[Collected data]
>>
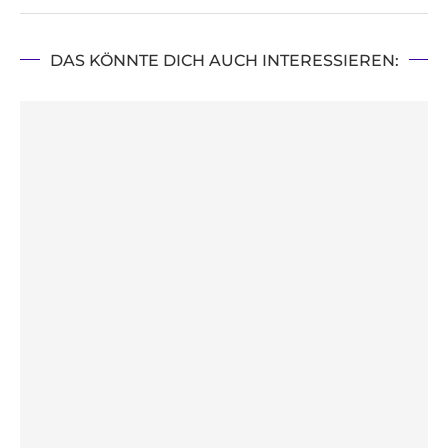
DAS KÖNNTE DICH AUCH INTERESSIEREN:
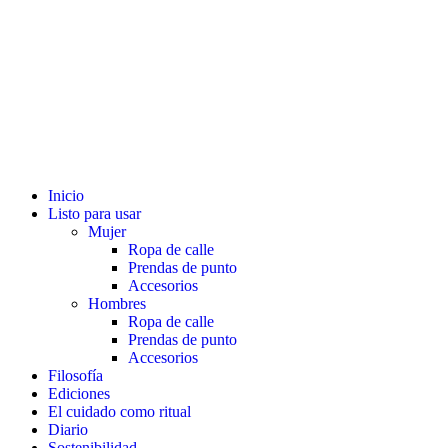
Inicio
Listo para usar
Mujer
Ropa de calle
Prendas de punto
Accesorios
Hombres
Ropa de calle
Prendas de punto
Accesorios
Filosofía
Ediciones
El cuidado como ritual
Diario
Sostenibilidad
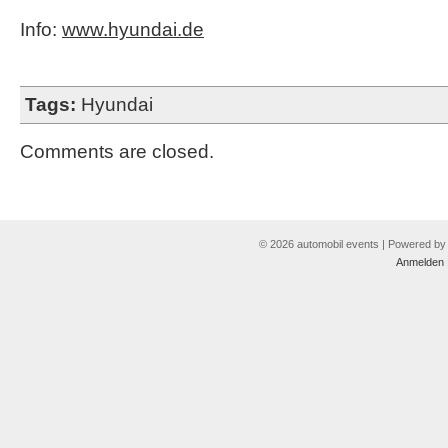
Info:
www.hyundai.de
Tags:
Hyundai
Comments are closed.
© 2026 automobil events | Powered b
Anmelden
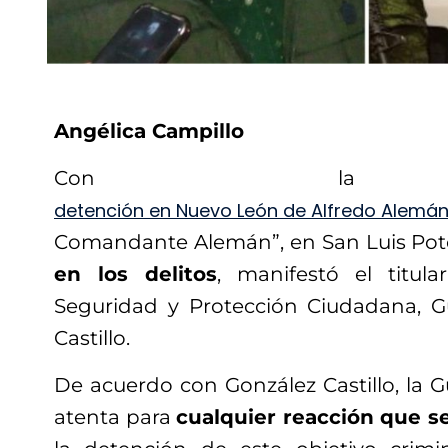
Angélica Campillo
Con la re
detención en Nuevo León de Alfredo Alemá
Comandante Alemán”, en San Luis Pot
en los delitos
, manifestó el titul
Seguridad y Protección Ciudadana, 
Castillo.
De acuerdo con González Castillo, la Gu
atenta para
cualquier reacción que se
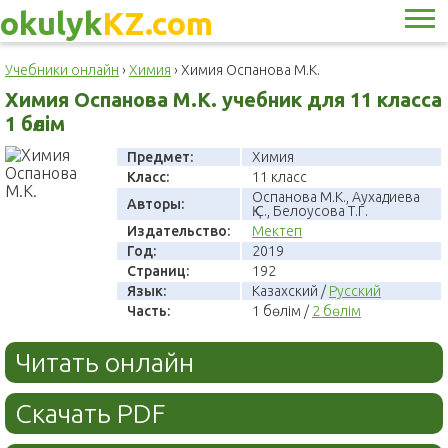
okulyk
KZ.com
Учебники онлайн
›
Химия
›
Химия Оспанова М.К.
Химия Оспанова М.К. учебник для 11 класса
1 бөлім
Предмет:
Химия
Класс:
11 класс
Оспанова М.К., Аухадиева
Авторы:
Қ.С., Белоусова Т.Г.
Издательство:
Мектеп
Год:
2019
Страниц:
192
Язык:
Казахский /
Русский
Часть:
1 бөлім /
2 бөлім
Читать онлайн
Скачать PDF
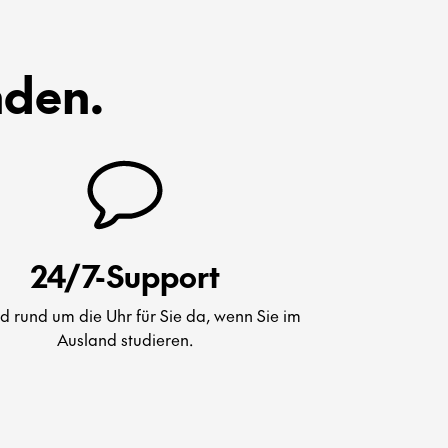
nden.
24/7-Support
nd rund um die Uhr für Sie da, wenn Sie im
Ausland studieren.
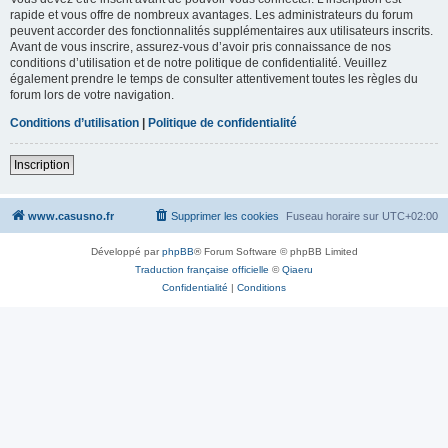
rapide et vous offre de nombreux avantages. Les administrateurs du forum
peuvent accorder des fonctionnalités supplémentaires aux utilisateurs inscrits.
Avant de vous inscrire, assurez-vous d’avoir pris connaissance de nos
conditions d’utilisation et de notre politique de confidentialité. Veuillez
également prendre le temps de consulter attentivement toutes les règles du
forum lors de votre navigation.
Conditions d’utilisation
|
Politique de confidentialité
Inscription
www.casusno.fr
Supprimer les cookies
Fuseau horaire sur
UTC+02:00
Développé par
phpBB
® Forum Software © phpBB Limited
Traduction française officielle
©
Qiaeru
Confidentialité
|
Conditions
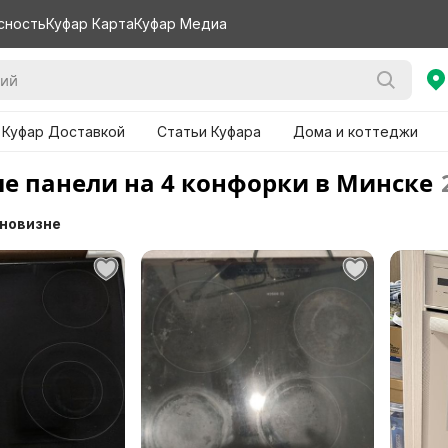
сность
Куфар Карта
Куфар Медиа
 Куфар Доставкой
Статьи Куфара
Дома и коттеджи
е панели на 4 конфорки в Минске
 новизне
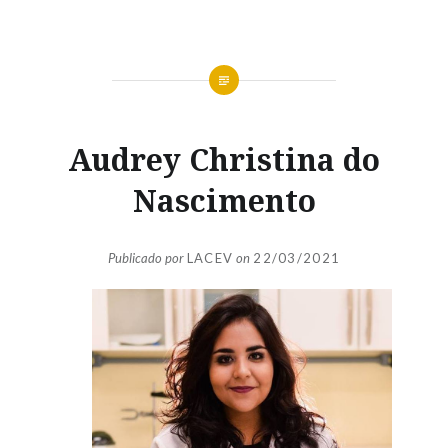
Audrey Christina do
Nascimento
Publicado por
LACEV
on
22/03/2021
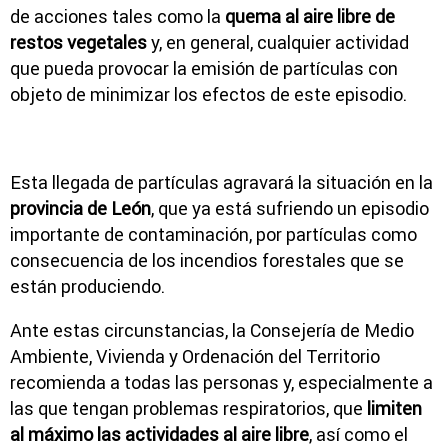
de acciones tales como la
quema al aire libre de
restos vegetales
y, en general, cualquier actividad
que pueda provocar la emisión de partículas con
objeto de minimizar los efectos de este episodio.
Esta llegada de partículas agravará la situación en la
provincia de León
, que ya está sufriendo un episodio
importante de contaminación, por partículas como
consecuencia de los incendios forestales que se
están produciendo.
Ante estas circunstancias, la Consejería de Medio
Ambiente, Vivienda y Ordenación del Territorio
recomienda a todas las personas y, especialmente a
las que tengan problemas respiratorios, que
limiten
al máximo las actividades al aire libre
, así como el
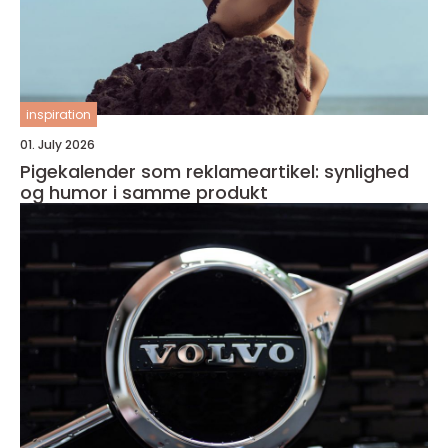
inspiration
01. July 2026
Pigekalender som reklameartikel: synlighed
og humor i samme produkt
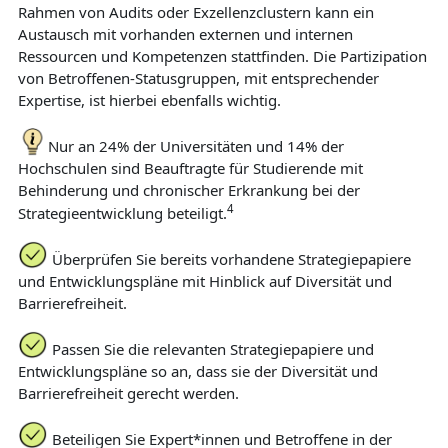
Rahmen von Audits oder Exzellenzclustern kann ein
Austausch mit vorhanden externen und internen
Ressourcen und Kompetenzen stattfinden. Die Partizipation
von Betroffenen-Statusgruppen, mit entsprechender
Expertise, ist hierbei ebenfalls wichtig.
Nur an 24% der Universitäten und 14% der
Hochschulen sind Beauftragte für Studierende mit
Behinderung und chronischer Erkrankung bei der
4
Strategieentwicklung beteiligt.
Überprüfen Sie bereits vorhandene Strategiepapiere
und Entwicklungspläne mit Hinblick auf Diversität und
Barrierefreiheit.
Passen Sie die relevanten Strategiepapiere und
Entwicklungspläne so an, dass sie der Diversität und
Barrierefreiheit gerecht werden.
Beteiligen Sie Expert*innen und Betroffene in der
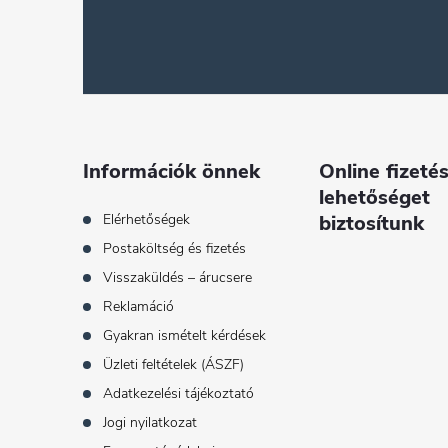
á
b
l
é
Információk önnek
Online fizetés
lehetőséget
c
Elérhetőségek
biztosítunk
Postaköltség és fizetés
Visszaküldés – árucsere
Reklamáció
Gyakran ismételt kérdések
Üzleti feltételek (ÁSZF)
Adatkezelési tájékoztató
Jogi nyilatkozat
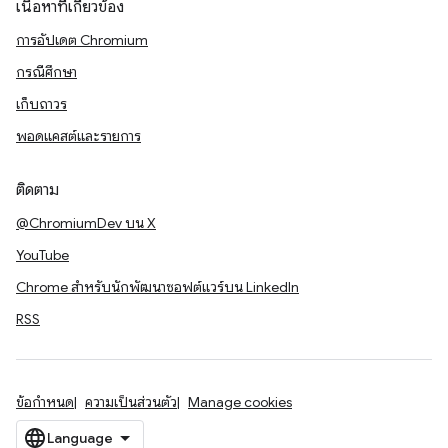
เนื้อหาที่เกี่ยวข้อง
การอัปเดต Chromium
กรณีศึกษา
เก็บถาวร
พอดแคสต์และรายการ
ติดตาม
@ChromiumDev บน X
YouTube
Chrome สำหรับนักพัฒนาซอฟต์แวร์บน LinkedIn
RSS
ข้อกำหนด
ความเป็นส่วนตัว
Manage cookies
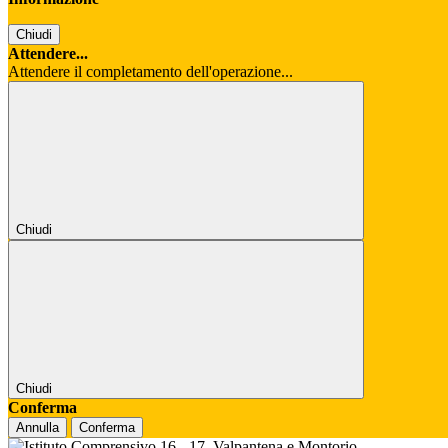
Chiudi
Attendere...
Attendere il completamento dell'operazione...
Chiudi
Chiudi
Conferma
Annulla
Conferma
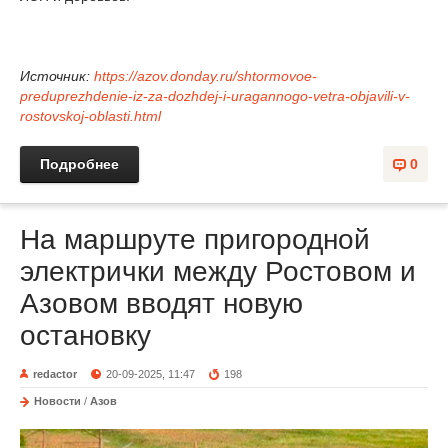
Источник:
https://azov.donday.ru/shtormovoe-
preduprezhdenie-iz-za-dozhdej-i-uragannogo-vetra-objavili-v-
rostovskoj-oblasti.html
Подробнее
0
На маршруте пригородной
электрички между Ростовом и
Азовом вводят новую
остановку
redactor
20-09-2025, 11:47
198
Новости
/
Азов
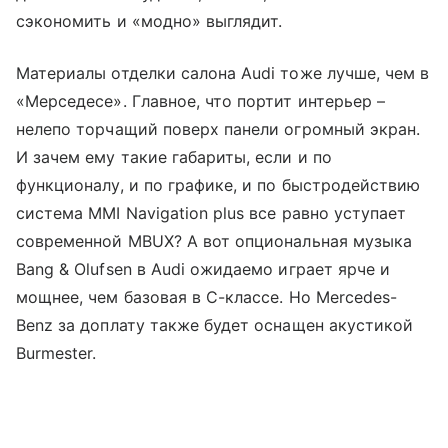
сэкономить и «модно» выглядит.
Материалы отделки салона Audi тоже лучше, чем в
«Мерседесе». Главное, что портит интерьер –
нелепо торчащий поверх панели огромный экран.
И зачем ему такие габариты, если и по
функционалу, и по графике, и по быстродействию
система MMI Navigation plus все равно уступает
современной MBUX? А вот опциональная музыка
Bang & Olufsen в Audi ожидаемо играет ярче и
мощнее, чем базовая в С-классе. Но Mercedes-
Benz за доплату также будет оснащен акустикой
Burmester.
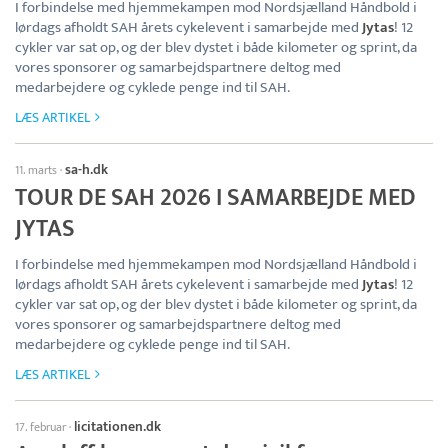
I forbindelse med hjemmekampen mod Nordsjælland Håndbold i
lørdags afholdt SAH årets cykelevent i samarbejde med
Jytas
! 12
cykler var sat op, og der blev dystet i både kilometer og sprint, da
vores sponsorer og samarbejdspartnere deltog med
medarbejdere og cyklede penge ind til SAH.
LÆS ARTIKEL
sa-h.dk
11. marts
·
TOUR DE SAH 2026 I SAMARBEJDE MED
JYTAS
I forbindelse med hjemmekampen mod Nordsjælland Håndbold i
lørdags afholdt SAH årets cykelevent i samarbejde med
Jytas
! 12
cykler var sat op, og der blev dystet i både kilometer og sprint, da
vores sponsorer og samarbejdspartnere deltog med
medarbejdere og cyklede penge ind til SAH.
LÆS ARTIKEL
licitationen.dk
17. februar
·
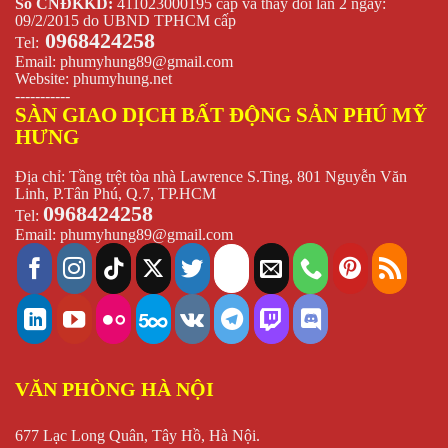
Số CNĐKKD:
411023000195 cấp và thay đổi lần 2 ngày:
09/2/2015 do UBND TPHCM cấp
0968424258
Tel:
Email:
phumyhung89@gmail.com
Website:
phumyhung.net
-----------
SÀN GIAO DỊCH BẤT ĐỘNG SẢN PHÚ MỸ
HƯNG
Địa chỉ: Tầng trệt tòa nhà Lawrence S.Ting, 801 Nguyễn Văn
Linh, P.Tân Phú, Q.7, TP.HCM
0968424258
Tel:
Email:
phumyhung89@gmail.com
VĂN PHÒNG HÀ NỘI
677 Lạc Long Quân, Tây Hồ, Hà Nội.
<<
▸ **Exercise aim**
Leave every picture out. Retype the remaining data exactly.

▸ **Solution**
DAS KÖNNTE DICH AUCH INTERESSIEREN:
Inicio
Listo para usar
Mujer
Ropa de calle
Prendas de punto
Accesorios
Hombres
Ropa de calle
Prendas de punto
Accesorios
Filosofía
Ediciones
El cuidado como ritual
Diario
Sostenibilidad
Info:
www.hyundai.de
Tags:
Hyundai
Comments are closed.
© 2026 automobil events | Powered b
Anmelden
Angélica Campillo
Con la re
detención en Nuevo León de Alfredo Alemá
Comandante Alemán”, en San Luis Pot
en los delitos
, manifestó el titul
Seguridad y Protección Ciudadana, 
Castillo.
De acuerdo con González Castillo, la Gu
atenta para
cualquier reacción que se
okulyk
KZ.com
Учебники онлайн
›
Химия
›
Химия Оспанова М.К.
Химия Оспанова М.К. учебник для 11 класса
1 бөлім
Предмет:
Химия
Класс:
11 класс
Оспанова М.К., Аухадиева
Авторы:
Қ.С., Белоусова Т.Г.
Издательство:
Мектеп
Год:
2019
Страниц:
192
Язык:
Казахский /
Русский
Часть:
1 бөлім /
2 бөлім
Читать онлайн
Скачать PDF
nden.
24/7-Support
nd rund um die Uhr für Sie da, wenn Sie im
Ausland studieren.
rapide et vous offre de nombreux avantages. Les administrateurs du forum
peuvent accorder des fonctionnalités supplémentaires aux utilisateurs inscrits.
Avant de vous inscrire, assurez-vous d’avoir pris connaissance de nos
conditions d’utilisation et de notre politique de confidentialité. Veuillez
également prendre le temps de consulter attentivement toutes les règles du
forum lors de votre navigation.
Conditions d’utilisation
|
Politique de confidentialité
Inscription
www.casusno.fr
Supprimer les cookies
Fuseau horaire sur
UTC+02:00
Développé par
phpBB
® Forum Software © phpBB Limited
Traduction française officielle
©
Qiaeru
Confidentialité
|
Conditions
сность
Куфар Карта
Куфар Медиа
 Куфар Доставкой
Статьи Куфара
Дома и коттеджи
е панели на 4 конфорки в Минске
 новизне
Audrey Christina do
Nascimento
Publicado por
LACEV
on
22/03/2021
de acciones tales como la
quema al aire libre de
restos vegetales
y, en general, cualquier actividad
que pueda provocar la emisión de partículas con
objeto de minimizar los efectos de este episodio.
Esta llegada de partículas agravará la situación en la
provincia de León
, que ya está sufriendo un episodio
importante de contaminación, por partículas como
consecuencia de los incendios forestales que se
están produciendo.
Ante estas circunstancias, la Consejería de Medio
Ambiente, Vivienda y Ordenación del Territorio
recomienda a todas las personas y, especialmente a
las que tengan problemas respiratorios, que
limiten
al máximo las actividades al aire libre
, así como el
inspiration
01. July 2026
Pigekalender som reklameartikel: synlighed
og humor i samme produkt
Rahmen von Audits oder Exzellenzclustern kann ein
Austausch mit vorhanden externen und internen
Ressourcen und Kompetenzen stattfinden. Die Partizipation
von Betroffenen-Statusgruppen, mit entsprechender
Expertise, ist hierbei ebenfalls wichtig.
Nur an 24% der Universitäten und 14% der
Hochschulen sind Beauftragte für Studierende mit
Behinderung und chronischer Erkrankung bei der
4
Strategieentwicklung beteiligt.
Überprüfen Sie bereits vorhandene Strategiepapiere
und Entwicklungspläne mit Hinblick auf Diversität und
Barrierefreiheit.
Passen Sie die relevanten Strategiepapiere und
Entwicklungspläne so an, dass sie der Diversität und
Barrierefreiheit gerecht werden.
Beteiligen Sie Expert*innen und Betroffene in der
á
b
l
é
Információk önnek
Online fizetés
lehetőséget
c
Elérhetőségek
biztosítunk
Postaköltség és fizetés
Visszaküldés – árucsere
Reklamáció
Gyakran ismételt kérdések
Üzleti feltételek (ÁSZF)
Adatkezelési tájékoztató
Jogi nyilatkozat
เนื้อหาที่เกี่ยวข้อง
การอัปเดต Chromium
กรณีศึกษา
เก็บถาวร
พอดแคสต์และรายการ
ติดตาม
@ChromiumDev บน X
YouTube
Chrome สำหรับนักพัฒนาซอฟต์แวร์บน LinkedIn
RSS
ข้อกำหนด
ความเป็นส่วนตัว
Manage cookies
Chiudi
Attendere...
Attendere il completamento dell'operazione...
Chiudi
Chiudi
Conferma
Annulla
Conferma
Источник:
https://azov.donday.ru/shtormovoe-
preduprezhdenie-iz-za-dozhdej-i-uragannogo-vetra-objavili-v-
rostovskoj-oblasti.html
Подробнее
0
На маршруте пригородной
электрички между Ростовом и
Азовом вводят новую
остановку
redactor
20-09-2025, 11:47
198
Новости
/
Азов
сэкономить и «модно» выглядит.
Материалы отделки салона Audi тоже лучше, чем в
«Мерседесе». Главное, что портит интерьер –
нелепо торчащий поверх панели огромный экран.
И зачем ему такие габариты, если и по
функционалу, и по графике, и по быстродействию
система MMI Navigation plus все равно уступает
современной MBUX? А вот опциональная музыка
Bang & Olufsen в Audi ожидаемо играет ярче и
мощнее, чем базовая в С-классе. Но Mercedes-
Benz за доплату также будет оснащен акустикой
Burmester.
I forbindelse med hjemmekampen mod Nordsjælland Håndbold i
lørdags afholdt SAH årets cykelevent i samarbejde med
Jytas
! 12
cykler var sat op, og der blev dystet i både kilometer og sprint, da
vores sponsorer og samarbejdspartnere deltog med
medarbejdere og cyklede penge ind til SAH.
LÆS ARTIKEL
sa-h.dk
11. marts
·
TOUR DE SAH 2026 I SAMARBEJDE MED
JYTAS
I forbindelse med hjemmekampen mod Nordsjælland Håndbold i
lørdags afholdt SAH årets cykelevent i samarbejde med
Jytas
! 12
cykler var sat op, og der blev dystet i både kilometer og sprint, da
vores sponsorer og samarbejdspartnere deltog med
medarbejdere og cyklede penge ind til SAH.
LÆS ARTIKEL
licitationen.dk
17. februar
·
Số CNĐKKD:
411023000195 cấp và thay đổi lần 2 ngày:
09/2/2015 do UBND TPHCM cấp
0968424258
Tel:
Email:
phumyhung89@gmail.com
Website:
phumyhung.net
-----------
SÀN GIAO DỊCH BẤT ĐỘNG SẢN PHÚ MỸ
HƯNG
Địa chỉ: Tầng trệt tòa nhà Lawrence S.Ting, 801 Nguyễn Văn
Linh, P.Tân Phú, Q.7, TP.HCM
0968424258
Tel:
Email:
phumyhung89@gmail.com
VĂN PHÒNG HÀ NỘI
677 Lạc Long Quân, Tây Hồ, Hà Nội.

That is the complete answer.